Faculty at the University of Southern Mississippi are pushing back on an administrative plan to cut low-enrolled programs.
Earlier this month, the faculty senate voted no-confidence in the program review process that President Joe Paul announced earlier this school year as part of his administration’s efforts to afford future faculty pay raises.
The vote came after the administration shared a list of dozens of programs that could be cut or consolidated, such as bachelor degrees in criminal justice and philosophy, graduate programs in public relations, mathematics and computational science, and multiple music and theater programs.
The process for reviewing this list of programs was determined by the provost, Lance Nail, and will be based on a data-based analysis that looks at enrollment and program revenue. Nail’s office will meet with the deans and school directors to determine the future of these programs, and will make a recommendation on whether a program should stay with a corrective action plan, be consolidated or be cut.
That’s a problem for faculty, who say that any matters affecting teaching and learning at the research institution in Hattiesburg should be conducted by the people who know it best — the faculty, not the administration.
“As I explained to our administration this month and in prior meetings, other faculty and I probably have very strong opinions about who should be coaching football at USM,” Josh Bernstein, the faculty senate president, said during the Oct. 4 meeting. “We also have thoughts on recruitment and enrollment or how to oversee the finances of the university or what kind of lasagna should be served at the fresh, but it is not our job to be the primary advisers on those things.”

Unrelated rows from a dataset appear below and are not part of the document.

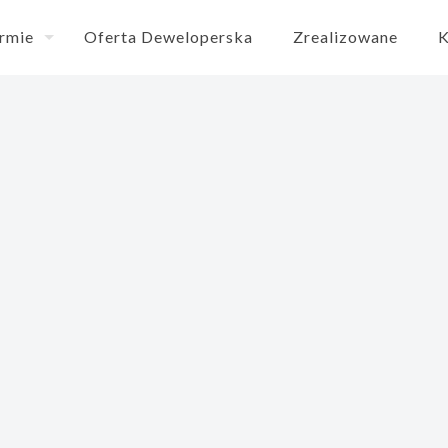
irmie
Oferta Deweloperska
Zrealizowane
K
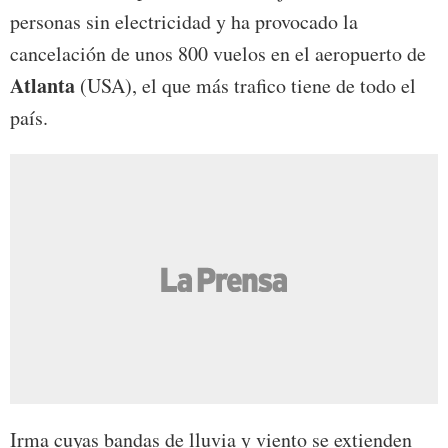
personas sin electricidad y ha provocado la
cancelación de unos 800 vuelos en el aeropuerto de
Atlanta
(USA), el que más trafico tiene de todo el
país.
Irma cuyas bandas de lluvia y viento se extienden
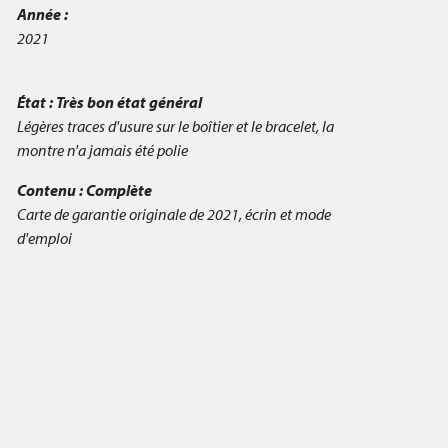
Année :
2021
État :
Très bon état général
Légères traces d'usure sur le boîtier et le bracelet, la
montre n'a jamais été polie
Contenu :
Complète
Carte de garantie originale de 2021, écrin et mode
d'emploi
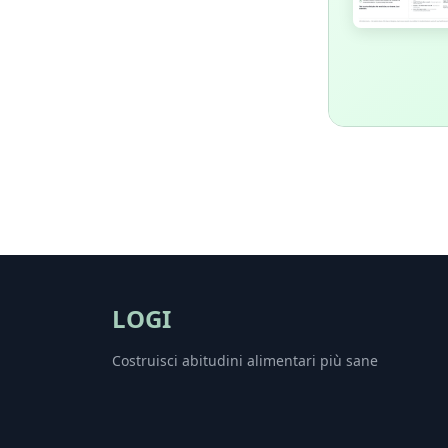
LOGI
Costruisci abitudini alimentari più sane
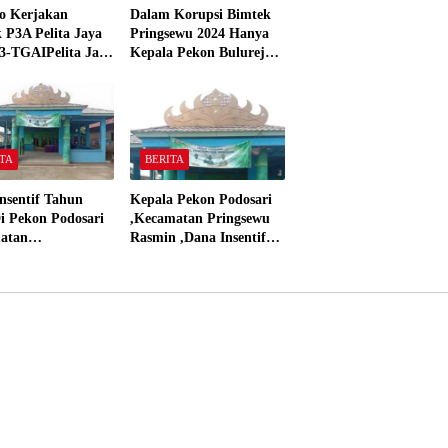
o Kerjakan
Dalam Korupsi Bimtek
 P3A Pelita Jaya
Pringsewu 2024 Hanya
3-TGAIPelita Jaya
Kepala Pekon Bulurejo
 Panjerejo
Yang Tidak Pakai DD
 Material Sesuai
dan Dana Insentif Pekon
ar”
2024
TA
BERITA
nsentif Tahun
Kepala Pekon Podosari
i Pekon Podosari
,Kecamatan Pringsewu
atan
Rasmin ,Dana Insentif
sewu,Lampung
Pekon Tahun 2024 Beli
isasikan sesuai
Laptop Asus dan
Proyektor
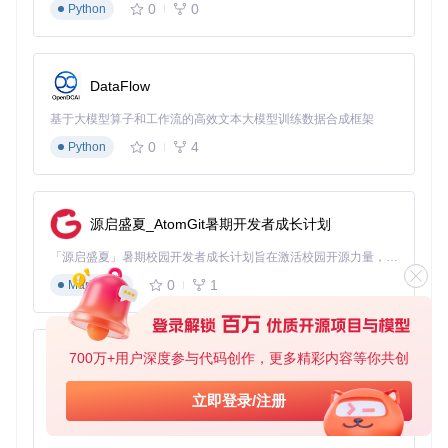
conda activate LivePortrait

0
0
Python
下载模型权重
：
DataFlow
启动交互界面
：
基于大模型算子和工作流的高效文本大模型训练数据合成框架
0
4
Python
专业姿态调校步骤
素材准备
：在"Source Image/Video"区域上传正面清晰的
源启盛夏_AtomGit暑期开发者成长计划
肖像图片，建议选择背景简单、光照均匀的素材。官方示
例素材位于assets/examples/source/目录。
「源启盛夏」暑期校园开发者成长计划旨在激活校园开源力量，通过积分激励、认证扶持、资源倾斜等形式，引导高校组织和开发者完成「入驻 — 建项目 — 做贡献 — 获认证 — 得资源」的完整闭环。无论你是想带领社团入驻平台的组织者，还是希望用代码贡献证明自己的开发者，都能在这里找到属于你的成长路径。
参数设置
：在"Pose Editing"区域调节三个滑动条：
0
1
Markdown
Relative Pitch（俯仰）：范围[-30, 30]度
Relative Yaw（偏航）：范围[-45, 45]度
700万+用户深度参与代码创作，更多精彩内容等你共创
Relative Roll（滚转）：范围[-20, 20]度
py-xiaozhi
驱动选择
：在"Driving Video"区域选择合适的动作模板，
基于Python的Xiaozhi AI，适用于想要完整Xiaozhi体验而无需拥有专用硬件的用户。
立即登录/注册
推荐：
0
1
Python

Bernstein went on to call a program review process that did not have faculty input dictatorial, dangerous and “a disservice to students.” The English professor added that the faculty senate had requested more involvement in the process over the course of at least five meetings with the administration but now, morale was tanking.
“Bluntly, I said faculty were in a panic,” Bernstein said.
In response to the no-confidence vote, the university’s administration said that faculty’s involvement in the process could not come at the exclusion of the administration and that it listened to and acted on the senate’s concerns.
“Faculty in affected degree plans will have, and in many cases already have had, direct
involvement in discussions about the future of their degree plans,” the administration’s response states.
The president, Joe Paul, previously told faculty his goal is to help the tuition-dependent university afford future raises and remain solvent as it works to reverse years of declining enrollment.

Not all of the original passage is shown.